Dans ce roman, Amina Damerdji met en scène une famille déchirée par la guerre civile algérienne. Cette guerre et son lot de violences n’a pas seulement coÜté la vie à des hommes, des femmes et des enfants par dizaines de milliers, elle a aussi détruit les liens entre frères, elle a volé leur jeunesse à toute une génération.
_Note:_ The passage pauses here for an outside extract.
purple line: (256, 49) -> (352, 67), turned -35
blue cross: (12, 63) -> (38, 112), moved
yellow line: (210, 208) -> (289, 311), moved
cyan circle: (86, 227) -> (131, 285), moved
C’est par le prisme d’une famille que l’autrice a choisi de se placer pour raconter cette guerre, ses effets sur la société, sur les esprits, ses ravages à l’échelle individuelle.

Selma, l’héroïne du roman, est passionnée d’équitation – c’est seulement quand elle vole sur le dos de son étalon que son corps ne lui pèse plus– mais elle est surtout douée d’empathie à l’égard des chevaux. Elle parvient par la douceur et la patience à dresser un étalon rebelle, volontiers méchant avec ceux qui le martyrisent. Faut-il voir là une métaphore de l’art de la paix qui semble si étranger à son pays ? L’autrice prête aussi à Selma le point de vue animaliste d’aujourd’hui qui refuse la violence que s’autorise l’homme envers les bêtes. On peut aussi imaginer que l’étalon fougueux et rebelle est à l’image du peuple algérien, indomptable. En dressant Sheïtane, Selma le sauve de l’équarrisseur.

Selma s’entend mieux avec son oncle Hicham qu’avec ses parents. Hicham, le frère cadet de la famille, vient de finir ses études d’avocat. Il est adoré par sa mère, Mima qui le protège comme le petit dernier. Il écoute de la musique raï très populaire en Algérie. Mais Hicham est revenu différent de ses deux années de service militaire dans le brasier du désert. « Il a rencontré Dieu ». Nous sommes en 1988. Il sera enrôlé par le Front Islamique du Salut et arrêté une première fois, torturé par la DGSN,( la direction générale de la sûreté nationale). Pour obtenir sa libération, son frère s’adresse au ministre mais il doit accepter en échange de participer à un trafic de médicaments. On voit à quel point, répression et corruption pèsent lourd.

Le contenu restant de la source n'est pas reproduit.